__Exercise goal__: Return each line, exactly as given, from the one containing "T +49 (0)7071-9706-0 (131, 1283)" through the end of the entries below, and skip the rest.

Saved data entries:
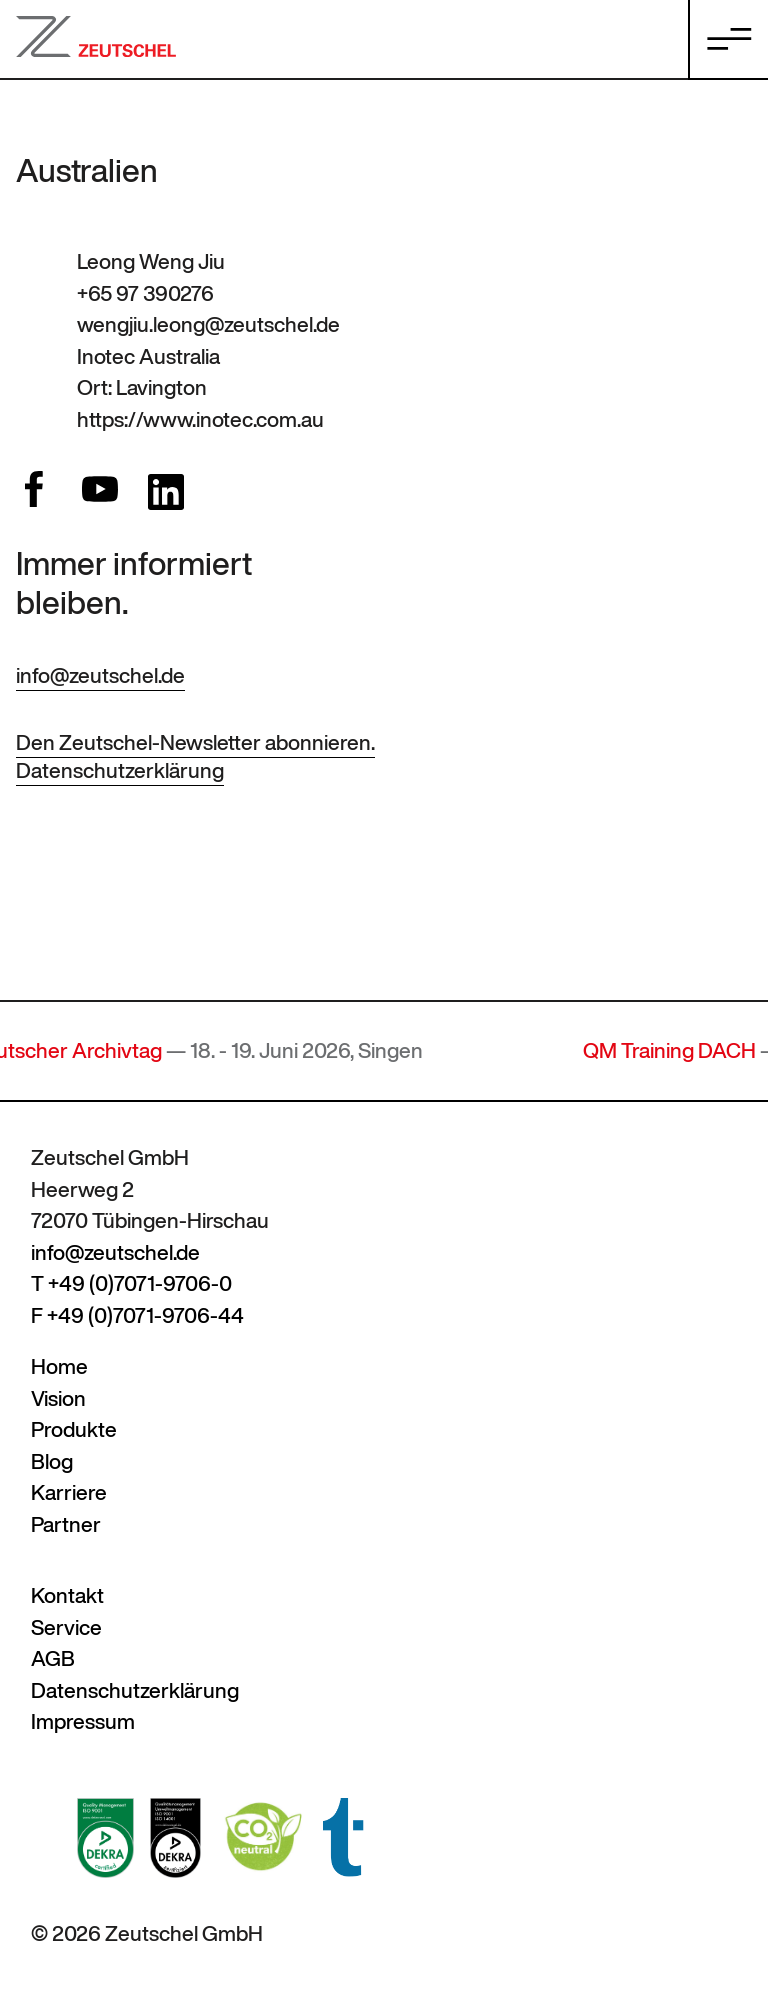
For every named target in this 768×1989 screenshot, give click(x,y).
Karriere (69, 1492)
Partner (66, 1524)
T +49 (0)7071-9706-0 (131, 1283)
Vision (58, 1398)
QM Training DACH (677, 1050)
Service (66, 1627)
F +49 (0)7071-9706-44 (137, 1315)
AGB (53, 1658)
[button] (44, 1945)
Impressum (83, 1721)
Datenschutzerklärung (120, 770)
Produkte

__Result__:
T +49 (0)7071-9706-0 (131, 1283)
Vision (58, 1398)
QM Training DACH (677, 1050)
Service (66, 1627)
F +49 (0)7071-9706-44 (137, 1315)
AGB (53, 1658)
[button] (44, 1945)
Impressum (83, 1721)
Datenschutzerklärung (120, 770)
Produkte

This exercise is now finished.